Kolumne Trimm dich fit mit Jürgen Hingsen

Na, auch schon in die Trainingsbuxe gesprungen und durch den Wald gehottet? Sport ist ja seit ein paar Wochen das ganz große Ding. Laufsport vor allem. Aber ich verrate Ihnen jetzt mal, wie das in der Regel abläuft:

 Marc Prams

Marc Prams

Foto: SZ/Robby Lorenz

Aus irgendwelchen Gründen fasst man den Entschluss, endlich wieder Sport zu treiben. Sei es, weil’s im Rücken schon verdächtig scheppert, wenn man nur das Gurkenglas beim  Aufdrehen im falschen Winkel hält, weil man nach der dritten Stufe jappst wie Reinhold Messner am Gipfel des Mount Everest, oder weil die Plauze im Laufe der Jahre so groß geworden ist, dass sie schon eine eigene Plauze hat. Beim Blick in den Kleiderschrank wird dann schnell klar, dass die jüngsten Sportklamotten aus einer Zeit stammen, in der Jürgen Hingsen noch als deutsche Antwort auf Tom Selleck galt. Ein neues Outfit muss  her. Schnatze Shorts, schickes Shirt, 150-Euro-Latschen. Alles vom Feinsten. Und in dem Zwirn steigt man dann in die Karre, legt den isotonischen Energy-Drink auf den Beifahrersitz, fährt zum Waldparkplatz und joggt los. Schön flott. Soll ja niemand merken, dass man die letzten Jahrzehnte im Schongang verbracht hat. Denn auch wenn man seinen Körper in dieser Zeit in Sachen Fitness rein gar nichts zugemutet hat, ist da noch immer die Erinnerung an die Schulzeit. Da war die Zwei in Sport eine sichere Bank und jeder Trimm-dich-Pfad wurde ohne den Hauch einer Anstrengung gemeistert. außerdem gab’s bei den Bundesjugendspielen regelmäßig eine Urkunde. Zugegeben, die bekam man schon, wenn man einigermaßen sicher seine Schuhe binden konnte, aber egal: Man war mal sportlich, und der Körper vergisst ja nichts.

In dem Wissen flitzt man also los: 100 Meter, 200 Meter – und merkt, dass einem selbst die geilsten Treter beim Laufen nicht die Arbeit abnehmen. Also wird ein Gang runter geschaltet. Besser gleich zwei.
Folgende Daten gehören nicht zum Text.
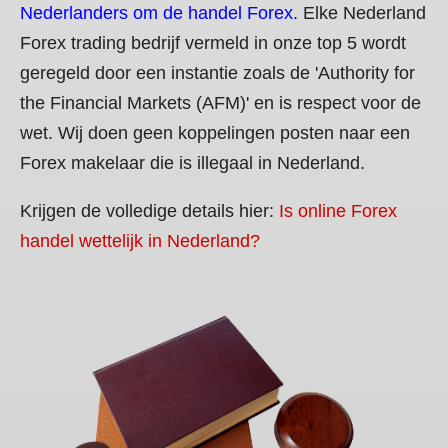
Nederlanders om de handel Forex.
Elke Nederland
Forex trading bedrijf vermeld in onze top 5 wordt
geregeld door een instantie zoals de 'Authority for
the Financial Markets (AFM)' en is respect voor de
wet. Wij doen geen koppelingen posten naar een
Forex makelaar die is illegaal in Nederland.
Krijgen de volledige details hier:
Is online Forex
handel wettelijk in Nederland?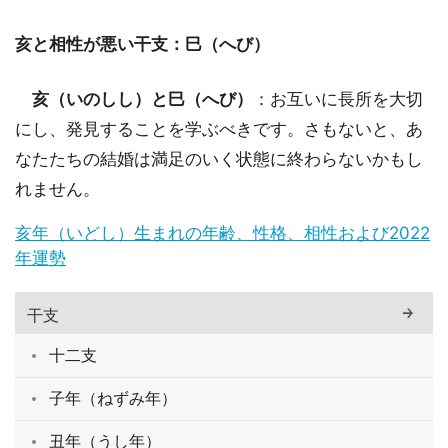
亥と相性が悪い干支：巳（へび）
亥（いのしし）と巳（へび）
：お互いに長所を大切
にし、発見することを学ぶべきです。さもないと、あ
なたたちの結婚は満足のいく状態に終わらないかもし
れません。
亥年（いどし）生まれの年齢、性格、相性および2022
年運勢
干支
十二支
子年（ねずみ年）
丑年（うし年）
Bei Kilometer eins erinnert dann die nette Stimme der Handy-App daran, dass man seit 14 Minuten unterwegs ist. 14 Minuten voller Schmerzen und Quälerei. Die Mauken brennen, die Lunge pfeift aus dem letzten Loch, die Kniescheiben sind offenbar in Richtung Oberschenkel verrutscht und die Pumpe hämmert mit einer solchen Wucht gegen den Brustkorb, dass man jeden Moment mit dem Durchbruch rechnen muss. Und als ob nicht alles schon schlimm genug wäre, überholt einen ausgerechnet in diesem Moment  die Senioren-Nordic-Walking-Truppe, die sich in heimatlicher Verbundenheit pfiffiger Weise „Eppelborn To Be Wild“ nennt und ruft aufmunternd zu: „Nur nicht aufgeben, junger Mann. Der Weg ist das Ziel.“

Ganz klar: Es ist Zeit für den Rückweg, an dessen Ende die freundliche App-Stimme berichtet, die immerhin zwei Kilometer und 187 Meter in 34 Minuten und 17 Sekunden geschafft zu haben. Und spätestens wenn man nach dem Duschen auf der Couch sitzt und vor lauter Muskelkater nicht dazu in der Lage ist, die Füße auf den Tisch zu wuppen, herrscht Gewissheit: Der Körper vergisst nichts. Weder die 12 000 Fluppen der letzten Jahre noch den täglichen Nachschlag in der Kantine oder die regelmäßigen Weizenbier-Exzesse, verbunden mit einem zünftigen Grillabend. Nur eins hat er offenbar vergessen: die Urkunde bei den Bundesjugendspielen. Aber immerhin: Ein Anfang ist gemacht. Und eines Tages wird dieser Körper wieder gestählt sein und im Saft stehen wie eine Magnum-Flasche Champagner. Dann wird man an den Ü70-Nordic-Walkern vorbei ziehen wie Daley Thompson 1984 an Jürgen Hingsen. Ja, die werden schon sehen, wer hier „born to be wild“ ist. Und zwar ganz ohne Eppel.